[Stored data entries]
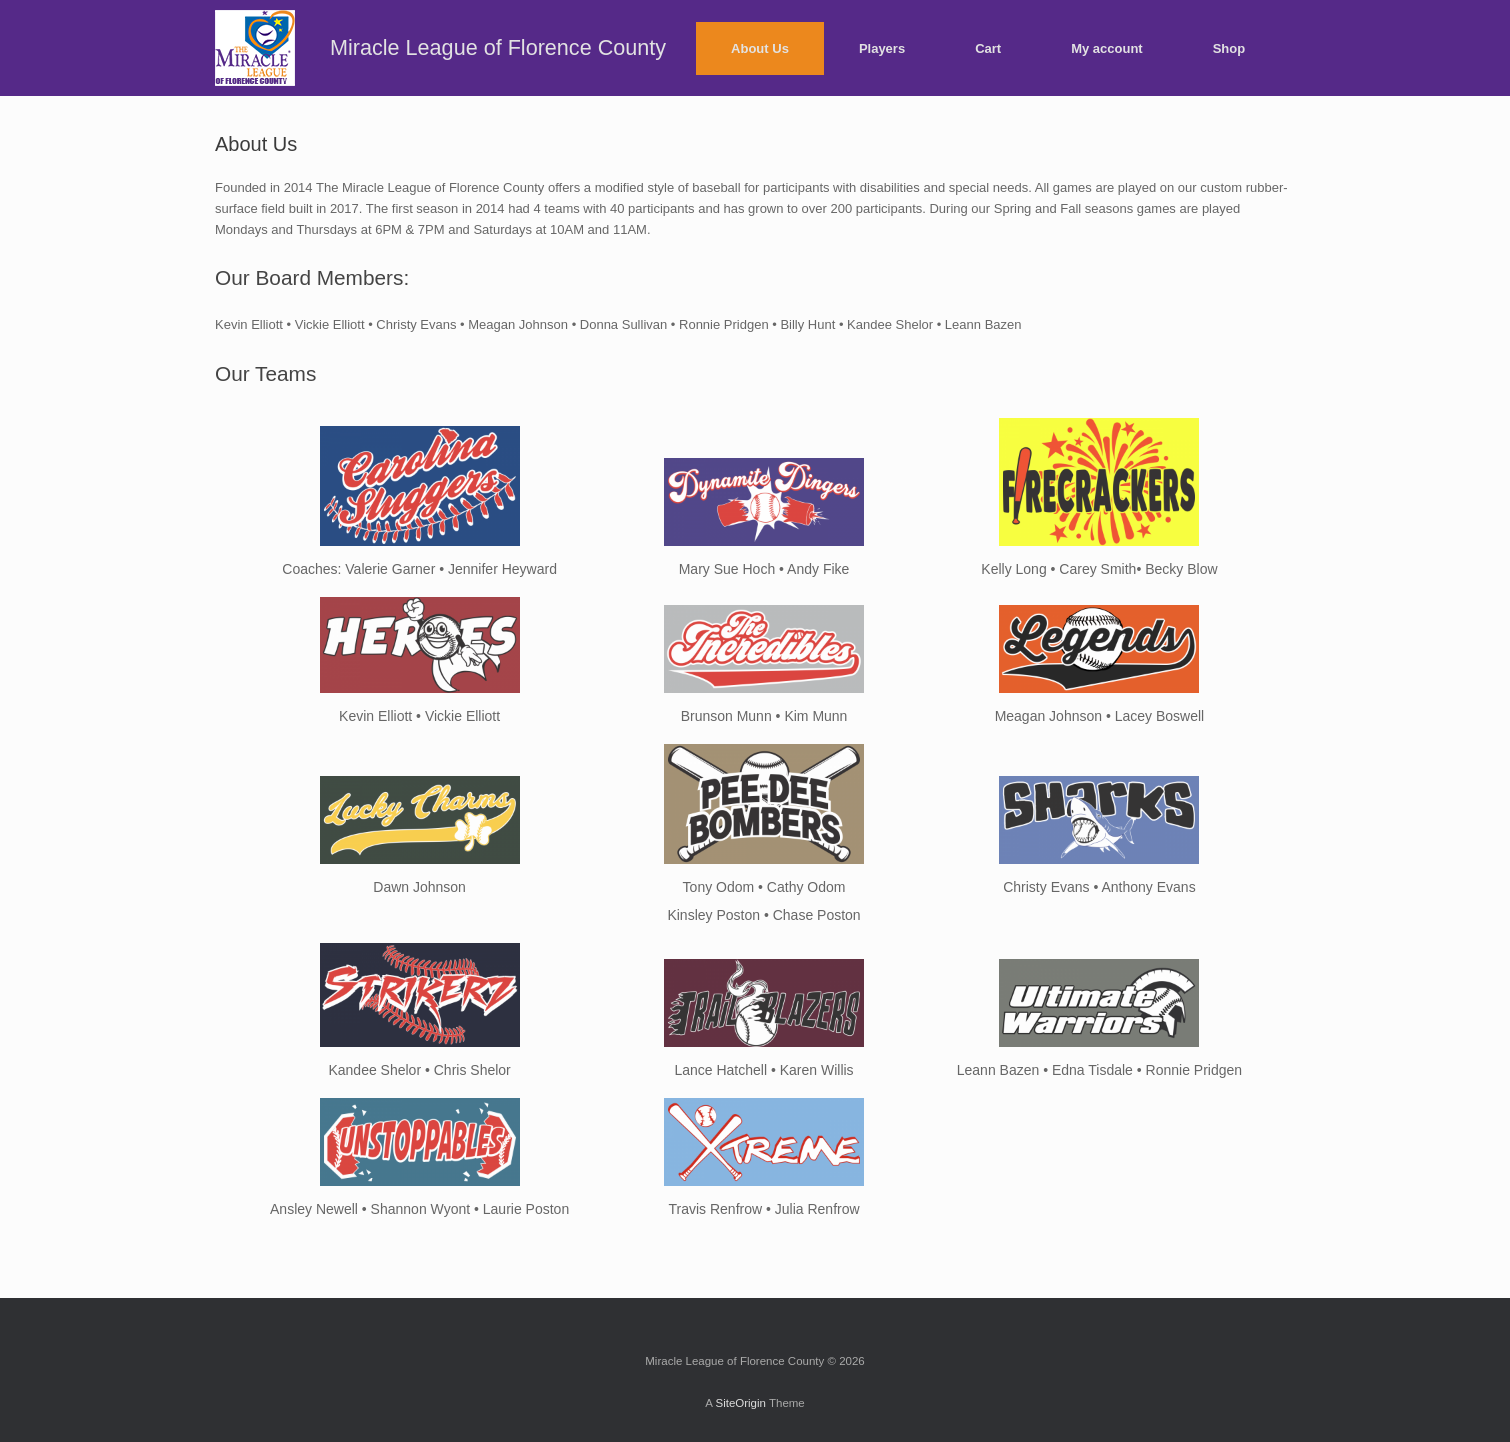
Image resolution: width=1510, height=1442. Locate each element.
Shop (1229, 48)
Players (882, 48)
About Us (760, 48)
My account (1107, 48)
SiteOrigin (740, 1403)
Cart (988, 48)
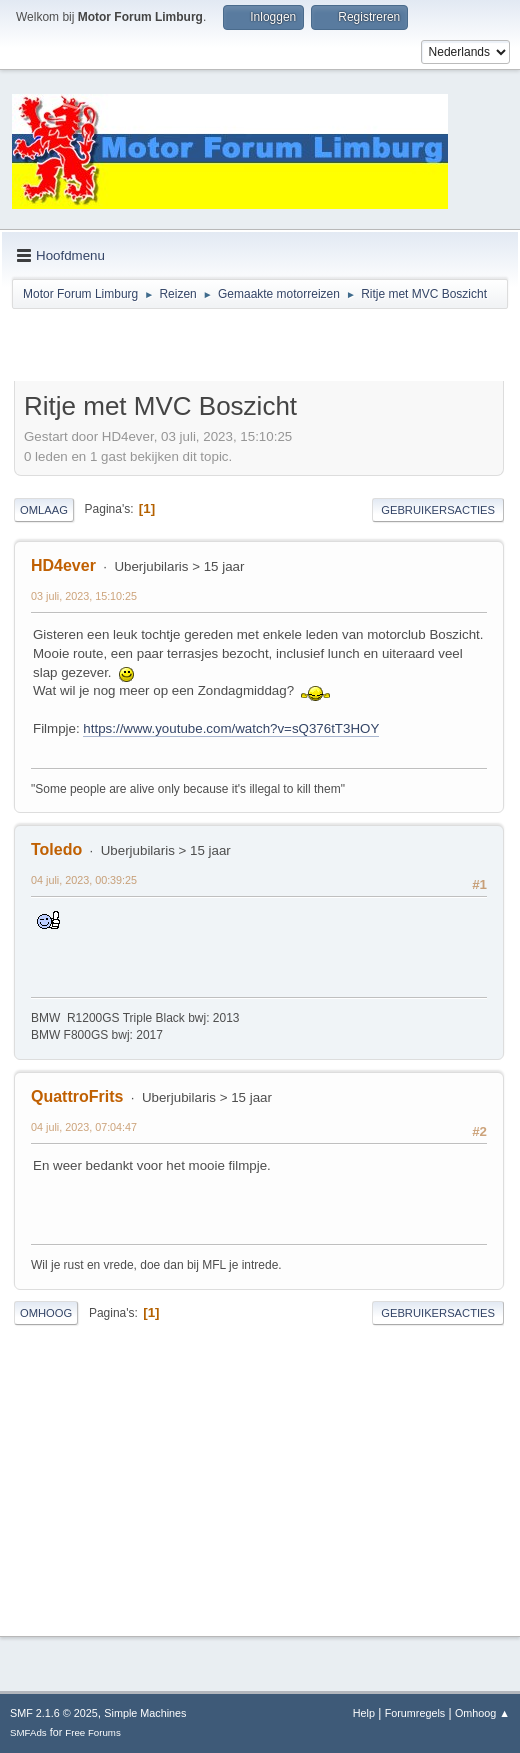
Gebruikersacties (438, 510)
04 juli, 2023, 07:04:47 (84, 1127)
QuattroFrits (77, 1096)
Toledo (56, 849)
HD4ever (63, 565)
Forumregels (415, 1713)
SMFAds (28, 1732)
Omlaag (44, 510)
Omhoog (46, 1313)
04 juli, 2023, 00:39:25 (84, 880)
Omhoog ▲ (482, 1713)
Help (364, 1713)
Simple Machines (145, 1713)
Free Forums (93, 1732)
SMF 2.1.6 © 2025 (54, 1713)
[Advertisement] (248, 348)
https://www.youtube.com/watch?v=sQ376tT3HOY (231, 728)
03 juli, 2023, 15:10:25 (84, 596)
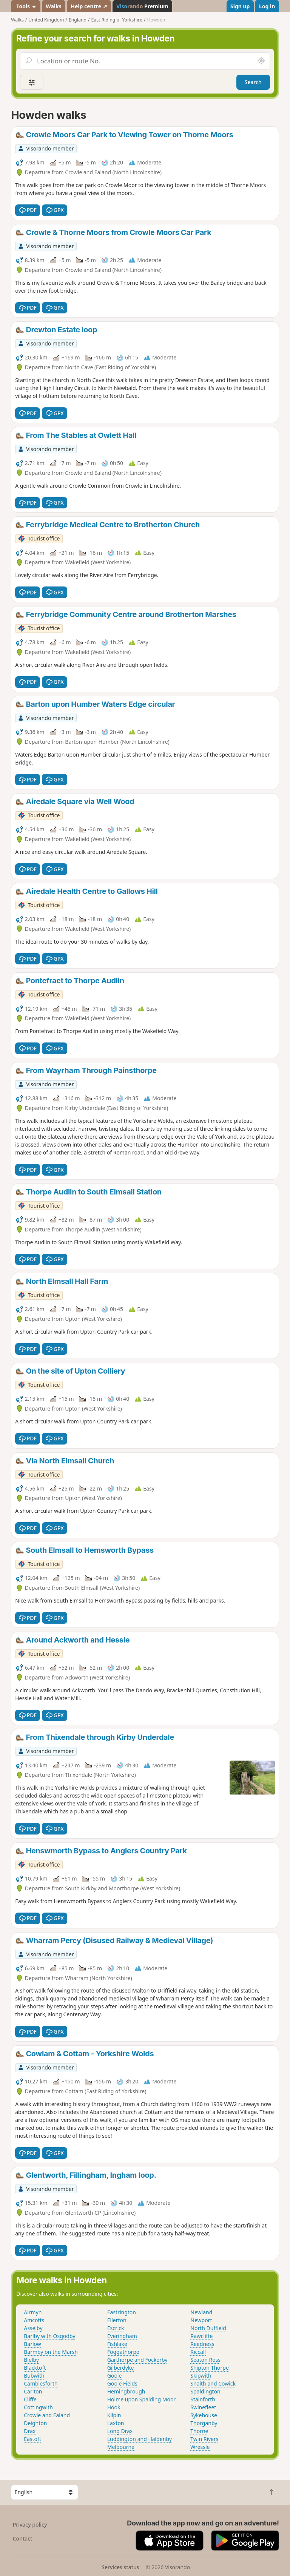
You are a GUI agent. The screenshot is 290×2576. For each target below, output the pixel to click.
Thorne (199, 2431)
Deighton (35, 2423)
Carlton (33, 2391)
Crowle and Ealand (47, 2415)
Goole (114, 2375)
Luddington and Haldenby (139, 2438)
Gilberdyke (120, 2367)
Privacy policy (30, 2524)
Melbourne (120, 2446)
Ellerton (116, 2320)
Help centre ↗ (89, 6)
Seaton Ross (205, 2359)
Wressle (200, 2446)
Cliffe (30, 2399)
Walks (54, 6)
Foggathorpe (123, 2351)
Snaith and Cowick (213, 2383)
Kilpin (114, 2415)
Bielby (31, 2359)
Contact (22, 2538)
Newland (201, 2312)
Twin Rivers (204, 2438)
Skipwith (200, 2375)
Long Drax (120, 2431)
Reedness (202, 2343)
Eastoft (32, 2438)
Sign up (240, 6)
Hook (113, 2407)
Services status (120, 2567)
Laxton (115, 2423)
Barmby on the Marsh (51, 2351)
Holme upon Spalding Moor (141, 2399)
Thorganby (203, 2423)
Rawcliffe (201, 2336)
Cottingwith (38, 2407)
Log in (267, 6)
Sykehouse (203, 2415)
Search (253, 82)
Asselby (33, 2328)
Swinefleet (203, 2407)
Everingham (122, 2336)
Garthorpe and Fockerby (137, 2359)
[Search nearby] (261, 61)
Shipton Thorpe (209, 2367)
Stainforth (202, 2399)
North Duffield (208, 2328)
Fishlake (117, 2343)
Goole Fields (122, 2383)
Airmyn (33, 2312)
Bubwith (34, 2375)
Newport (201, 2320)
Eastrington (121, 2312)
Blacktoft (35, 2367)
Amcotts (34, 2320)
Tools (26, 6)
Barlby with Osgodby (49, 2336)
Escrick (115, 2328)
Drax (29, 2431)
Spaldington (205, 2391)
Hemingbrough (126, 2391)
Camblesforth (40, 2383)
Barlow (32, 2343)
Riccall (198, 2351)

Work to be completed:
Set down exactly the lines from the start of the records through the line containing "04 juli, 2023, 07:04:47 (84, 1127)", both included, and omit the pictures.

Solution for this task:
Image resolution: width=1510, height=1442. Locate each element.
Shop (1229, 48)
Players (882, 48)
About Us (760, 48)
My account (1107, 48)
SiteOrigin (740, 1403)
Cart (988, 48)
Gebruikersacties (438, 510)
04 juli, 2023, 07:04:47 (84, 1127)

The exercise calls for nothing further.